Spiral Capital は13日、ライフネット生命保険(東証:7157)の共同創業者として知られる岩瀬大輔氏が同ファンドに参画すると発表する。岩瀬氏はマネージングパートナーとして、グループ全体(ファンドを運用する Spiral Capital や、オープンイノベーションに特化した子会社 Spiral Innovation Partners)の経営に携わる。Spiral Capital の経営は、代表パートナーの奥野友和氏、会長の平野正雄氏、岩瀬氏の3人体制となる。

岩瀬氏らが2006年に共同創業(開業は2008年)したライフネット生命保険は、2012年に東証マザーズに上場。副社長を経て2013年に代表取締役社長に就任した。2018年に同社社長退任後は、AIG グループ傘下で香港に拠点を置く保険大手 AIA グループ(香港証取:1299)に招聘され、本社経営会議メンバー兼グループ最高デジタル責任者(CDO)を務めていた。AIA 退任後は、香港を拠点にフィンテックやヘルステック特化にした Tiger Gate Capital を設立。また、ベネッセホールディングス(東証:9783)や YCP Holdings 社外取締役等も務めている。

BRIDGE は、岩瀬氏に今回 Spiral Capital 参画した背景や今後の展望について話を聞くことができた。


岩瀬氏は自らベンチャーを立ち上げ、イグジット後は、海外に拠点を移し大企業のデジタル改革に身を置いた。その背景には、仕事を通じて、日本の産業変革を促したいという思いがあったという。ライフネット生命保険もまさに、日本の生命保険を産業変革にチャレンジするという試みだった。

以前のインタビューで代表パートナーの奥野氏も語っているように、Spiral Capital もまた、X-Tech やリアルテックとスタートアップの協業支援にも注力してきた。昨年には、伝統的かつ〝渋め〟の大手企業を巻き込む取り組みの一環として、GCA Technovation と「Innovation Alliance Hub」を立ち上げている

スタートアップへの投資活動を通じて、日本の産業改革をなし得たいというのが、岩瀬氏と Spiral Capital を繋いだ共通の思いだったと言える。

いくつかエンジェル投資も行っているが、(VC に参画することを決めたのは)日本が大きく変わる産業変革には、大企業や大きな資本との連携が必要と考えたから。(岩瀬氏)
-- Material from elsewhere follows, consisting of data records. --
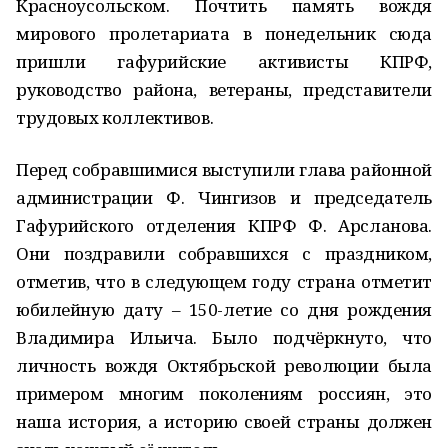
Красноусольском. Почтить память вождя
мирового пролетариата в понедельник сюда
пришли гафурийские активисты КПРФ,
руководство района, ветераны, представители
трудовых коллективов.
Перед собравшимися выступили глава районной
администрации Ф. Чингизов и председатель
Гафурийского отделения КПРФ Ф. Арсланова.
Они поздравили собравшихся с праздником,
отметив, что в следующем году страна отметит
юбилейную дату – 150-летие со дня рождения
Владимира Ильича. Было подчёркнуто, что
личность вождя Октябрьской революции была
примером многим поколениям россиян, это
наша история, а историю своей страны должен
Spiral Capital には経験豊富なメンバーが揃っていて、大企業のマネジメント層につながるパスを持っているのは強み。そこに岩瀬氏が加わることになる。ベンチャーと大企業をつないで産業構造の変革を促していこうというのは、Spiral Capital を立ち上げた理由の一つでもある。(奥野氏)

奥野氏と岩瀬氏は、同じレストラン(ワインバー)が行きつけだったり、通っているジムが同じだったりしたことから、以前から交流はあったのだそうだ。仕事での接点はほぼ無かったものの、機会があれば一緒に仕事したいとの思いから、奥野氏が岩瀬氏にアプローチを続けていた。岩瀬氏が8月8日に AIA グループの CDO 退任したのを受け、念願かなって、偶然にも同じ歳の二人は肩を並べ仕事をすることになる。

Spiral Capital での活動は日本においてが中心になるが、香港にもフィンテック・ヘルステックのスタートアップを支援する拠点を置いているので、東京と香港を往来することになるだろう。(中略)

新しい仕事を選ぶ時には、1. いい仲間と時間を過ごしたい、2. 自分にしかできない仕事にチャレンジしたい、3. 社会に足跡を残せる仕事をしたい、という視点で考えてきた。Spiral Capital には素晴らしい仲間がいて、また、大企業とベンチャー、日本と海外を橋渡しできる自分の強みを生かせると考えた。(岩瀬氏)

ハーバード大学経営大学院を Baker Scholar で修了(成績上位5%の生徒に与えられるタイトル、日本人で4人目)し、2010年には世界経済フォーラム(ダボス会議)の「Young Global Leader」に選出されるなど、以前から世界の経済界ともパイプが太い岩瀬氏。今のところ、Spiral Capital に2つあるファンドはいずれも国内スタートアップへの投資を想定したものだが、岩瀬氏が持つ幅広なネットワークを活用して、Spiral Capital が日本のスタートアップのグローバル展開やグローバルな投資活動に積極的に関わっていく可能性に期待したいところだ。